The district court had previously denied the motion to compel arbitration, holding the provisions were inapplicable since enacted after the plaintiff’s participation in the plan ended and that “the claims were ‘claims for benefits’ that were expressly carved out of the arbitration agreement in the Compensation Plan.” Further, the district court ruled that even if the agreements were applicable, they were unenforceable as the plaintiff’s claims were “brought on behalf of the Plan,” not for individual relief, and an individual “cannot waive rights that belong to the Plan, such as the right to file this action in court.”

While the Dorman opinion cites Munro v. University of Southern California, No. 17-55550 (9th Cir., Jul. 24, 2018), multiple times throughout as complimentary, the outcome in Munro was, notably, the opposite of that within Dorman – the Ninth Circuit held that the Plaintiffs, who had been required to sign arbitration agreements as part of their employment contracts, were asserting claims squarely on behalf of their plans and, accordingly, arbitration clauses executed on behalf of the individuals themselves, pursuant to employment contracts, would not compel arbitration of claims clearly brought on behalf of the plans.

Under the Munro court’s holding, employees

seek[ing] financial and equitable remedies to benefit the Plans and all affected participants… including a determination as to the method of calculating losses, removal of breaching fiduciaries, a full accounting of Plan losses, reformation of the Plans, and an order regarding appropriate future investments” are clearly “bringing their claims to benefit their respective Plans across the board, not just to benefit their own accounts as in LaRue.
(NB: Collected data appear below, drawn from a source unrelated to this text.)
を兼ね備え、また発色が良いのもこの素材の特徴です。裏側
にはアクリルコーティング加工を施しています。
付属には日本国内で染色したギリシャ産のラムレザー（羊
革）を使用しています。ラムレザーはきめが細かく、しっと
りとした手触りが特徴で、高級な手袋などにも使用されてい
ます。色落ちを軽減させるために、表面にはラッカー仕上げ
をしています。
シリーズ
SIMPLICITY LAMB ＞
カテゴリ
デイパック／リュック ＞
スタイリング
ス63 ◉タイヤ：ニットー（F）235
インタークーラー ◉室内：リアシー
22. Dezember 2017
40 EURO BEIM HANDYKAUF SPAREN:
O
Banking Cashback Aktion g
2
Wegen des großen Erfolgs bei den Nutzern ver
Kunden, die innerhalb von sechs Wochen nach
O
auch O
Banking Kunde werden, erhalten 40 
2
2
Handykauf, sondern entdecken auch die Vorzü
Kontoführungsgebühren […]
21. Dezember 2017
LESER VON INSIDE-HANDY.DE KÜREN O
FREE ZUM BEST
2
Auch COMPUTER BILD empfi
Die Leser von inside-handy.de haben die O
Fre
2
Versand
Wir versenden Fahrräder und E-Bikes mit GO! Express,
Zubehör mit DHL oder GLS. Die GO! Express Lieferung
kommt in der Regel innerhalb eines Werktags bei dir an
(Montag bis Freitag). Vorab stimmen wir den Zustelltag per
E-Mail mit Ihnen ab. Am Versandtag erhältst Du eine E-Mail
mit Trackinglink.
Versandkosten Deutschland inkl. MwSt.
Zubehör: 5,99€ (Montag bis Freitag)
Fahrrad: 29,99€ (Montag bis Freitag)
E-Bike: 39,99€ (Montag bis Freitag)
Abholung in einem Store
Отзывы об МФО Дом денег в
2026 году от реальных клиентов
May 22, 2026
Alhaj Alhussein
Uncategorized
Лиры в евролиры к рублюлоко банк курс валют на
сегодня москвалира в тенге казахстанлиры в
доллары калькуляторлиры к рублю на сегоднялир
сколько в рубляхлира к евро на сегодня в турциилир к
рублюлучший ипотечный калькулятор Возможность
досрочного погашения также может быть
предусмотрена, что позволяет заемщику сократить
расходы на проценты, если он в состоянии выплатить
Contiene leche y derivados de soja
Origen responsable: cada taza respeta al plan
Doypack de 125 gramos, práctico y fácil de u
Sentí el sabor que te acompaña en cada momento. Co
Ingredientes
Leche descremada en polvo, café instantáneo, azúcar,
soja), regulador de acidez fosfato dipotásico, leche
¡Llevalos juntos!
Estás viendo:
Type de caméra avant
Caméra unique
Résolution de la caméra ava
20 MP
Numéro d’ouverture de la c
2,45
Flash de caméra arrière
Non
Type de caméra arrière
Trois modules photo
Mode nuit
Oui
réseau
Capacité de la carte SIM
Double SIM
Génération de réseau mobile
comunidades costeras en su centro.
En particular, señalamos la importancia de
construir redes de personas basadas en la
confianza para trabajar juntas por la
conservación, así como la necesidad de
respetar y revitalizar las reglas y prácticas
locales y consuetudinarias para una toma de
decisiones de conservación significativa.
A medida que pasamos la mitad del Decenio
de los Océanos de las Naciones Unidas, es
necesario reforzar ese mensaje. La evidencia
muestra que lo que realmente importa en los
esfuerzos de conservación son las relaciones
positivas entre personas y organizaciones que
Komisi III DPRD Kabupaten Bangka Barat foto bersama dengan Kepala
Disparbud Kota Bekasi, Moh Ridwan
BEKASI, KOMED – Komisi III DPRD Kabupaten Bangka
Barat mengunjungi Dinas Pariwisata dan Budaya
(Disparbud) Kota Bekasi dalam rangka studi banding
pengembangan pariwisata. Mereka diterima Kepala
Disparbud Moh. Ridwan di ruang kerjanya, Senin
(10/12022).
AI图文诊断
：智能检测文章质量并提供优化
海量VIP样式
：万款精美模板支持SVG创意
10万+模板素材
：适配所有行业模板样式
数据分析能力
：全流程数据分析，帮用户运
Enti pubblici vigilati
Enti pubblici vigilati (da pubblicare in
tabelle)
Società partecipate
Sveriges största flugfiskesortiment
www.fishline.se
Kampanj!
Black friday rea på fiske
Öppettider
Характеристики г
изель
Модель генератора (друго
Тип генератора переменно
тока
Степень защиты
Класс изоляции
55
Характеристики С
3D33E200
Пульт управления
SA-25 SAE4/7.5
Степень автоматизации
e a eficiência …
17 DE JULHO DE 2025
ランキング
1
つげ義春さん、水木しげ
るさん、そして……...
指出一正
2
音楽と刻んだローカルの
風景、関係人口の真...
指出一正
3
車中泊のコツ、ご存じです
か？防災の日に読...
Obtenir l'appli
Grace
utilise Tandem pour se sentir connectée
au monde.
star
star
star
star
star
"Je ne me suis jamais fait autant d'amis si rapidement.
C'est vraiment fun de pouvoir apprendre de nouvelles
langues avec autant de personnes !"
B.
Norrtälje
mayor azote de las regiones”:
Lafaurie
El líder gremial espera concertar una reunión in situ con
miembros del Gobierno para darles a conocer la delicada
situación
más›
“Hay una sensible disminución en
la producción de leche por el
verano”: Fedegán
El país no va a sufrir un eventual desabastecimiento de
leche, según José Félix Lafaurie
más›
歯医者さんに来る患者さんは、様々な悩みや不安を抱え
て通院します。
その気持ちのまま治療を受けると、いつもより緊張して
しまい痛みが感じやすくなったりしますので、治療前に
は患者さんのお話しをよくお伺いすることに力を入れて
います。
Munro slip op. at 12-13. The Dorman court was arguably facing a distinguishable analysis on two separate fronts – while the obvious difference is the fact the plans at issue in Dorman contained the relevant arbitration agreement (rather than individual employment agreements, as in Munro), the scope and direction of the separate plaintiffs’ claims would also seem to be critically different.  The Dorman plaintiff was seeking relief which could, conceptually at least, be segregated into an individual claim – ultimately, the recovery of losses sustained on his individual retirement account(s) owing to alleged fiduciary breach, versus the clear plan-wide relief sought in Munro.

But take for instance a hybrid-hypothetical, somewhere between both Dorman and Munro – a class of plaintiffs seeking to litigate claims clearly brought on behalf of their plan (removal of breaching fiduciaries and reformation) yet faced with an arbitration provision contained within the relevant plan itself and barring class-wide or collective arbitration.  Consistent with the Munro holding, an ERISA plaintiff seeking judicial remedy which exists for the benefit of a plan may not alone settle a claim.  Id. at 11.  If arbitration was compelled, would a plan-appointed representative step-in or is that not the position already occupied by a plaintiff bringing a derivative action? Would a split of the individual claims and the ‘clear’ plan relief-related claims be compelled, resulting in the possibility of two distinct resolutions on fact?

The Dorman court also addressed, in a separate memorandum, the effectiveness of an arbitration provision in barring class-wide arbitration of 502(a)(2) claims brought by a plaintiff.  However those claims are, as articulated in the memorandum, and under LaRue v. DeWolff, Boberg & Assocs., Inc., 552 U.S. 248 (2008), “inherently individualized when brought in the context of a defined contribution plan….”  Dorman, et al. v. The Charles Schwab Corporation, et al., No. 17-cv-00285, ECF No. 53, at 5-6 (Aug. 20, 2019).